PROVIDED DATA:
****************************************

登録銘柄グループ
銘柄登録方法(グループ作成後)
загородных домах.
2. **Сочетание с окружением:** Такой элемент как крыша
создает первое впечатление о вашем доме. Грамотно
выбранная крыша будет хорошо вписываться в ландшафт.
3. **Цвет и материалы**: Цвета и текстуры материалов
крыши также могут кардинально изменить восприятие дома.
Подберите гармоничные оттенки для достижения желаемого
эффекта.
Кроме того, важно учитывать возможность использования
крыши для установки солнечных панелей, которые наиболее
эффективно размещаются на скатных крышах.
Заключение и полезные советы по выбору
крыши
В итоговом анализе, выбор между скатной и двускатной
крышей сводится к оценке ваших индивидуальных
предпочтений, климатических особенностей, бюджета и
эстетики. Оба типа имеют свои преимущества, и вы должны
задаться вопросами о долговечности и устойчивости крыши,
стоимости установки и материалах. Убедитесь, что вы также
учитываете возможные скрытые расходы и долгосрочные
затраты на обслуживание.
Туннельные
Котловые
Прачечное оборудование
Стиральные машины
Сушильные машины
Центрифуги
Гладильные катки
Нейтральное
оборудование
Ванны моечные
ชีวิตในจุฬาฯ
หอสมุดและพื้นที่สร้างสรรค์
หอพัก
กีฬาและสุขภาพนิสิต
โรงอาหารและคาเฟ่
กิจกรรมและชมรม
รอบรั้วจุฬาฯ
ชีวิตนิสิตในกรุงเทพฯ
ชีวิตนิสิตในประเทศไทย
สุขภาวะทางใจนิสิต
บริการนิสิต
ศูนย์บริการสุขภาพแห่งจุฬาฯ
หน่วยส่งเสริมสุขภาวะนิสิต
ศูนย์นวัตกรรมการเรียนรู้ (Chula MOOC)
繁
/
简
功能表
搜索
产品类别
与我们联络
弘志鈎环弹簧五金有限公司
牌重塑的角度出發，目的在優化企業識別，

****************************************

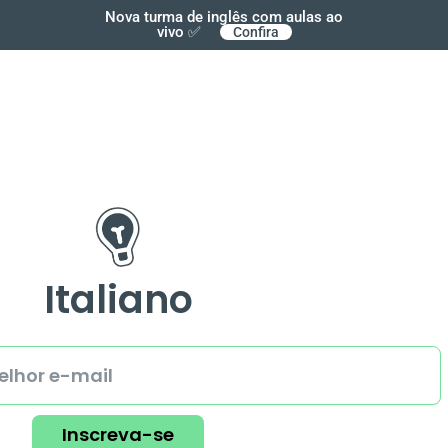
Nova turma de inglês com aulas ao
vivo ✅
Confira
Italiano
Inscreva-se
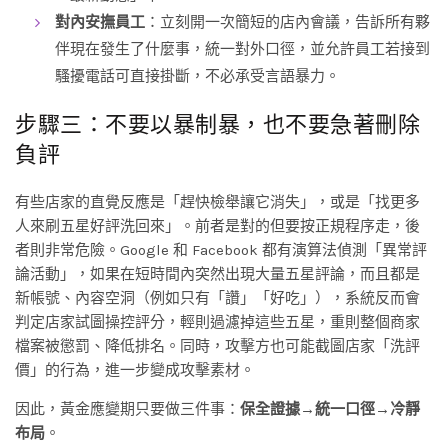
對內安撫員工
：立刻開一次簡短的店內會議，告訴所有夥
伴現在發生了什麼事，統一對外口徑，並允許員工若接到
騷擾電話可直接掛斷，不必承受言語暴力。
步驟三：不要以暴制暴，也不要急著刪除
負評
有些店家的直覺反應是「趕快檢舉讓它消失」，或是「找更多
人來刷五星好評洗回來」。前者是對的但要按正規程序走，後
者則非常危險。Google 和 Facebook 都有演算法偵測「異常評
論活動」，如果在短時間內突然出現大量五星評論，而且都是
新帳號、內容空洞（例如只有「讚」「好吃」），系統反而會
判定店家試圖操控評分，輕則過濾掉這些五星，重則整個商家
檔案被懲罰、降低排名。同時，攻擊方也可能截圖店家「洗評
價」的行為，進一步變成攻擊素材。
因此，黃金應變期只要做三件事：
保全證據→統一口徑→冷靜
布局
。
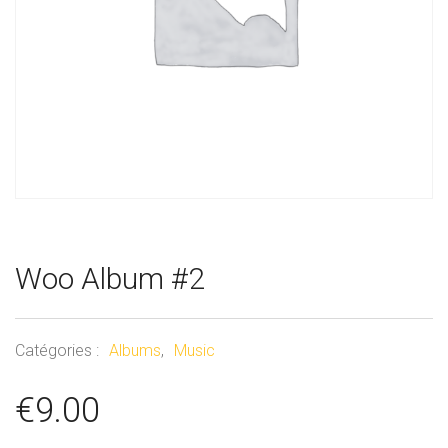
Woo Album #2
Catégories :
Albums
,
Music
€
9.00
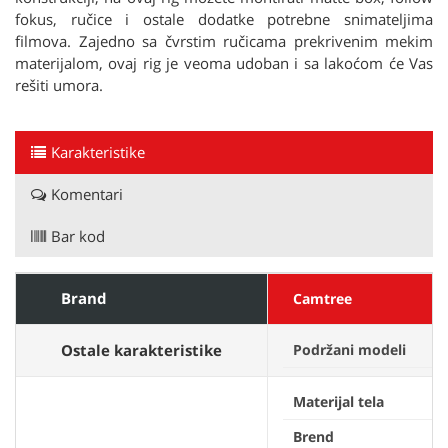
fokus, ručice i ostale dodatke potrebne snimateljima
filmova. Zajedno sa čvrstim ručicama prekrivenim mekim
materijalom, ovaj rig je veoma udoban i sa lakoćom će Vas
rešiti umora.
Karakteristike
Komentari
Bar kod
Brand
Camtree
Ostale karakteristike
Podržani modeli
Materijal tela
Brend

****************************************

DIRECTIONS FOR THIS TASK: Lines containing the word "установки": copy each of them from the material.

ANSWER FOR THE TASK:
крыши для установки солнечных панелей, которые наиболее
стоимости установки и материалах. Убедитесь, что вы также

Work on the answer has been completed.